If you feel like you are busy, keep reading. And if you feel like when you are busy, people keep asking for more, then definitely keep reading!
I work with a lot of leaders—even ones who are normally outspoken—who find it challenging when a leader or another colleague asks them to do something, to help, or to take on more. And in the moment, most of us default to saying some form of yes. Here are 7 tips to add your toolkit when a request is made:
1. Reply with "Would you say this is an emergency?" (versus just assuming it's an emergency)
People often approach us with an urgency or excitement that implies whatever they are asking is of utmost importance. And maybe it is, but the keyword is maybe. Sometimes by simply asking a follow-up question, we find out it wasn't as urgent as we assumed.
2. Less internal pressure—fight the guilt
Shame and guilt aren't great motivators and usually just hurt the person carrying them.

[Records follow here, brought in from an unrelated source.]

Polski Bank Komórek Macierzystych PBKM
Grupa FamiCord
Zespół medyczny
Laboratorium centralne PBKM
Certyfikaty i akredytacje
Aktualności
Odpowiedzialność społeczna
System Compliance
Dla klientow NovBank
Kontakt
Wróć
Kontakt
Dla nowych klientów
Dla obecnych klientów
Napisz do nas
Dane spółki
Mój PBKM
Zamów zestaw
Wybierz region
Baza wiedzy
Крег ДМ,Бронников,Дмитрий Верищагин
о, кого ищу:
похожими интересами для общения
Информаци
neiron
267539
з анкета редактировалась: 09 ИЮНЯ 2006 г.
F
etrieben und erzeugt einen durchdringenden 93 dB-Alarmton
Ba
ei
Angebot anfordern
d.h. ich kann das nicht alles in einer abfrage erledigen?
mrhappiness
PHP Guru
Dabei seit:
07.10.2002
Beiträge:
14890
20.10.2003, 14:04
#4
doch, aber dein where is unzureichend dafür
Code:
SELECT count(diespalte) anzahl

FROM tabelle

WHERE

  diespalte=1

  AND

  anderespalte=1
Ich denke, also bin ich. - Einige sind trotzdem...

If we attach too much emotion to not being able to do everything that's ever asked of us, that's our issue, not theirs.
3. Give more cushion on deadlines
Don't be too optimistic and end up setting deadlines that depend on everything working out perfectly—because it usually won't!
4. Keep leaders/others aware of my workload
Don't be a broken record but also don't be someone who overworks themselves in secret.
5. Brainstorm possible resources with leaders/others
Other people can help us think differently about things we could stop doing or ways we could be creative to create capacity. One client shared with me recently how they were able to get a contract worker to delegate some repetitive tasks to.
6. Try to keep some boundaries.
If you don't set some boundaries, no one will set them for you. We all have days and even seasons when work surges, but we still have to recognize when our lack of boundaries compound the problem.
7. Block my calendar for key priorities.
If at all possible, proactively block time on your calendar to make sure that key responsibilities don't get pushed to the side and so that other people can't book every minute of your day.
Some of us are in more service-oriented roles where just telling someone "No" isn't an option, but choosing a tip or two above, and having that tip ready when you are asked to do something extra, can help you steward your time in a more discerning way.